WHAT TO WORK ON =>
When transcribing the entries, keep each one exactly as it is.

TASK MATERIAL =>

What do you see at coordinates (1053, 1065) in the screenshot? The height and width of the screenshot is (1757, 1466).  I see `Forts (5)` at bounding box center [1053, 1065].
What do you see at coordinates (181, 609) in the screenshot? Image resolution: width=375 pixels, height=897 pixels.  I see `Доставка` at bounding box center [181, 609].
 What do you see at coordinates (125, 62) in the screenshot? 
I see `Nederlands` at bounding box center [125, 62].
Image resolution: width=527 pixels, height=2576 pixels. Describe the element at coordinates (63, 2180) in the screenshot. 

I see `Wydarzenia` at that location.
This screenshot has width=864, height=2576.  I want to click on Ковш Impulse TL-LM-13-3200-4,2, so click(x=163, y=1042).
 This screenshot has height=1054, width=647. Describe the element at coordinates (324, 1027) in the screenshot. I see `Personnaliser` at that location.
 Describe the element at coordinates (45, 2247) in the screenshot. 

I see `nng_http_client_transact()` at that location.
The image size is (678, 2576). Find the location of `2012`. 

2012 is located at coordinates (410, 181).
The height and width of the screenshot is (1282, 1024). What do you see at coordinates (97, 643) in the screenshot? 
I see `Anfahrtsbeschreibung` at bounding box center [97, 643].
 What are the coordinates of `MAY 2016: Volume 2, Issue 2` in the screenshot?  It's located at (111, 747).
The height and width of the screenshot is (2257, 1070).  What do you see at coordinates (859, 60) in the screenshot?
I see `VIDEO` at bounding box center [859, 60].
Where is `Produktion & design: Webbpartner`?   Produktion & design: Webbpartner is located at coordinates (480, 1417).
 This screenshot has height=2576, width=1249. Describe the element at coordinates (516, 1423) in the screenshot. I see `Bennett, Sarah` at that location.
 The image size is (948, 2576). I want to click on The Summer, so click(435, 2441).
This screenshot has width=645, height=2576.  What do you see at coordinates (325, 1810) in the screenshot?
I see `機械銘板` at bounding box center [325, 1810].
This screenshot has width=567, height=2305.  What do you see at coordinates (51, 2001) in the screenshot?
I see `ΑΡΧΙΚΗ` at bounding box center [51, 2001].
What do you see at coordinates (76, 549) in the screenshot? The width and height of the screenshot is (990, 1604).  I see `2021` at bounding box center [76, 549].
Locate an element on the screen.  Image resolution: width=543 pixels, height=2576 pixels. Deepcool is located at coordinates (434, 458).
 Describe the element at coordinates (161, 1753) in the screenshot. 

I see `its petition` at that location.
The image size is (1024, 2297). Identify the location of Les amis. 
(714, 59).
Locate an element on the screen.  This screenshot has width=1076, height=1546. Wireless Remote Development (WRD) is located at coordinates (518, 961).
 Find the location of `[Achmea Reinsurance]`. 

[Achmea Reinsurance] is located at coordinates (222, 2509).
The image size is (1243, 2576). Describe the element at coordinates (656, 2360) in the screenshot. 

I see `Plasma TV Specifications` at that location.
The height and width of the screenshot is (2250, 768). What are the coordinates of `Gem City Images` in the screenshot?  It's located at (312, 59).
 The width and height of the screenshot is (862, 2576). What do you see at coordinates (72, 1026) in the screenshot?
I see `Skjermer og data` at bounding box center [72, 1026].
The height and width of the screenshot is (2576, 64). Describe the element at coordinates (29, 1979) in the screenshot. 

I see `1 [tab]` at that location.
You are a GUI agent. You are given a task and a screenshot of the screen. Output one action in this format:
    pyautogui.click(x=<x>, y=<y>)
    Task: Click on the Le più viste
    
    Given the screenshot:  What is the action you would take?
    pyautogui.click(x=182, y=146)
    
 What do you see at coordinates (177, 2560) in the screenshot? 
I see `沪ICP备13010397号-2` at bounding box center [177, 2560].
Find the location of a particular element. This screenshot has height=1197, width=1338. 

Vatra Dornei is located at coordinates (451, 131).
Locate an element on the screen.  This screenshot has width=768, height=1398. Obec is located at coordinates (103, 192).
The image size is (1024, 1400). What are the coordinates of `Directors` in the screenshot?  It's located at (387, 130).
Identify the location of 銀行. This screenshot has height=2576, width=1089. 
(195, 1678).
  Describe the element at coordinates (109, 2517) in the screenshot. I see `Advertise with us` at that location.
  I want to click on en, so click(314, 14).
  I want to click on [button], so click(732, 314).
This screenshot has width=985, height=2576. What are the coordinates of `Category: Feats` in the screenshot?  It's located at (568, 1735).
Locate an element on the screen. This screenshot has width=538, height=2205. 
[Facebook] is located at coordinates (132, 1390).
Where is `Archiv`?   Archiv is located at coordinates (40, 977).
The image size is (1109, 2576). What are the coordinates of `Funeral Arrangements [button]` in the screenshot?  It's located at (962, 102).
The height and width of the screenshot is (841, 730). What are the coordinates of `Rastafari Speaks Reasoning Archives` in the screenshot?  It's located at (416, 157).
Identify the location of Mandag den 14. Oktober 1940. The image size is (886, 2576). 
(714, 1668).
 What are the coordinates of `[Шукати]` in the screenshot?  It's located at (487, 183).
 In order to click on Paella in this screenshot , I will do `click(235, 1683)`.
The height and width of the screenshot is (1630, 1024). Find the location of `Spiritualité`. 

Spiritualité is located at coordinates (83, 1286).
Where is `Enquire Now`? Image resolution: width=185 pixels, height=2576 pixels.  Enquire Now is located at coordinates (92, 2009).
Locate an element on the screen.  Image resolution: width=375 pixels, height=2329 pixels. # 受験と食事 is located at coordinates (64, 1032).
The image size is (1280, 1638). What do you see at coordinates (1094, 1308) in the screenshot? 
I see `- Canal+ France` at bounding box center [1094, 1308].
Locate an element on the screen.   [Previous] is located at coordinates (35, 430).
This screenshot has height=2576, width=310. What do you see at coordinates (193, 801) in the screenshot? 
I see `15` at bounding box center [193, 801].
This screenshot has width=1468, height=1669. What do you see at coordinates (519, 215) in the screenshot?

RESPONSE BOX =>
What do you see at coordinates (1053, 1065) in the screenshot? The height and width of the screenshot is (1757, 1466).  I see `Forts (5)` at bounding box center [1053, 1065].
What do you see at coordinates (181, 609) in the screenshot? Image resolution: width=375 pixels, height=897 pixels.  I see `Доставка` at bounding box center [181, 609].
 What do you see at coordinates (125, 62) in the screenshot? 
I see `Nederlands` at bounding box center [125, 62].
Image resolution: width=527 pixels, height=2576 pixels. Describe the element at coordinates (63, 2180) in the screenshot. 

I see `Wydarzenia` at that location.
This screenshot has width=864, height=2576.  I want to click on Ковш Impulse TL-LM-13-3200-4,2, so click(x=163, y=1042).
 This screenshot has height=1054, width=647. Describe the element at coordinates (324, 1027) in the screenshot. I see `Personnaliser` at that location.
 Describe the element at coordinates (45, 2247) in the screenshot. 

I see `nng_http_client_transact()` at that location.
The image size is (678, 2576). Find the location of `2012`. 

2012 is located at coordinates (410, 181).
The height and width of the screenshot is (1282, 1024). What do you see at coordinates (97, 643) in the screenshot? 
I see `Anfahrtsbeschreibung` at bounding box center [97, 643].
 What are the coordinates of `MAY 2016: Volume 2, Issue 2` in the screenshot?  It's located at (111, 747).
The height and width of the screenshot is (2257, 1070).  What do you see at coordinates (859, 60) in the screenshot?
I see `VIDEO` at bounding box center [859, 60].
Where is `Produktion & design: Webbpartner`?   Produktion & design: Webbpartner is located at coordinates (480, 1417).
 This screenshot has height=2576, width=1249. Describe the element at coordinates (516, 1423) in the screenshot. I see `Bennett, Sarah` at that location.
 The image size is (948, 2576). I want to click on The Summer, so click(435, 2441).
This screenshot has width=645, height=2576.  What do you see at coordinates (325, 1810) in the screenshot?
I see `機械銘板` at bounding box center [325, 1810].
This screenshot has width=567, height=2305.  What do you see at coordinates (51, 2001) in the screenshot?
I see `ΑΡΧΙΚΗ` at bounding box center [51, 2001].
What do you see at coordinates (76, 549) in the screenshot? The width and height of the screenshot is (990, 1604).  I see `2021` at bounding box center [76, 549].
Locate an element on the screen.  Image resolution: width=543 pixels, height=2576 pixels. Deepcool is located at coordinates (434, 458).
 Describe the element at coordinates (161, 1753) in the screenshot. 

I see `its petition` at that location.
The image size is (1024, 2297). Identify the location of Les amis. 
(714, 59).
Locate an element on the screen.  This screenshot has width=1076, height=1546. Wireless Remote Development (WRD) is located at coordinates (518, 961).
 Find the location of `[Achmea Reinsurance]`. 

[Achmea Reinsurance] is located at coordinates (222, 2509).
The image size is (1243, 2576). Describe the element at coordinates (656, 2360) in the screenshot. 

I see `Plasma TV Specifications` at that location.
The height and width of the screenshot is (2250, 768). What are the coordinates of `Gem City Images` in the screenshot?  It's located at (312, 59).
 The width and height of the screenshot is (862, 2576). What do you see at coordinates (72, 1026) in the screenshot?
I see `Skjermer og data` at bounding box center [72, 1026].
The height and width of the screenshot is (2576, 64). Describe the element at coordinates (29, 1979) in the screenshot. 

I see `1 [tab]` at that location.
You are a GUI agent. You are given a task and a screenshot of the screen. Output one action in this format:
    pyautogui.click(x=<x>, y=<y>)
    Task: Click on the Le più viste
    
    Given the screenshot:  What is the action you would take?
    pyautogui.click(x=182, y=146)
    
 What do you see at coordinates (177, 2560) in the screenshot? 
I see `沪ICP备13010397号-2` at bounding box center [177, 2560].
Find the location of a particular element. This screenshot has height=1197, width=1338. 

Vatra Dornei is located at coordinates (451, 131).
Locate an element on the screen.  This screenshot has width=768, height=1398. Obec is located at coordinates (103, 192).
The image size is (1024, 1400). What are the coordinates of `Directors` in the screenshot?  It's located at (387, 130).
Identify the location of 銀行. This screenshot has height=2576, width=1089. 
(195, 1678).
  Describe the element at coordinates (109, 2517) in the screenshot. I see `Advertise with us` at that location.
  I want to click on en, so click(314, 14).
  I want to click on [button], so click(732, 314).
This screenshot has width=985, height=2576. What are the coordinates of `Category: Feats` in the screenshot?  It's located at (568, 1735).
Locate an element on the screen. This screenshot has width=538, height=2205. 
[Facebook] is located at coordinates (132, 1390).
Where is `Archiv`?   Archiv is located at coordinates (40, 977).
The image size is (1109, 2576). What are the coordinates of `Funeral Arrangements [button]` in the screenshot?  It's located at (962, 102).
The height and width of the screenshot is (841, 730). What are the coordinates of `Rastafari Speaks Reasoning Archives` in the screenshot?  It's located at (416, 157).
Identify the location of Mandag den 14. Oktober 1940. The image size is (886, 2576). 
(714, 1668).
 What are the coordinates of `[Шукати]` in the screenshot?  It's located at (487, 183).
 In order to click on Paella in this screenshot , I will do `click(235, 1683)`.
The height and width of the screenshot is (1630, 1024). Find the location of `Spiritualité`. 

Spiritualité is located at coordinates (83, 1286).
Where is `Enquire Now`? Image resolution: width=185 pixels, height=2576 pixels.  Enquire Now is located at coordinates (92, 2009).
Locate an element on the screen.  Image resolution: width=375 pixels, height=2329 pixels. # 受験と食事 is located at coordinates (64, 1032).
The image size is (1280, 1638). What do you see at coordinates (1094, 1308) in the screenshot? 
I see `- Canal+ France` at bounding box center [1094, 1308].
Locate an element on the screen.   [Previous] is located at coordinates (35, 430).
This screenshot has height=2576, width=310. What do you see at coordinates (193, 801) in the screenshot? 
I see `15` at bounding box center [193, 801].
This screenshot has width=1468, height=1669. What do you see at coordinates (519, 215) in the screenshot?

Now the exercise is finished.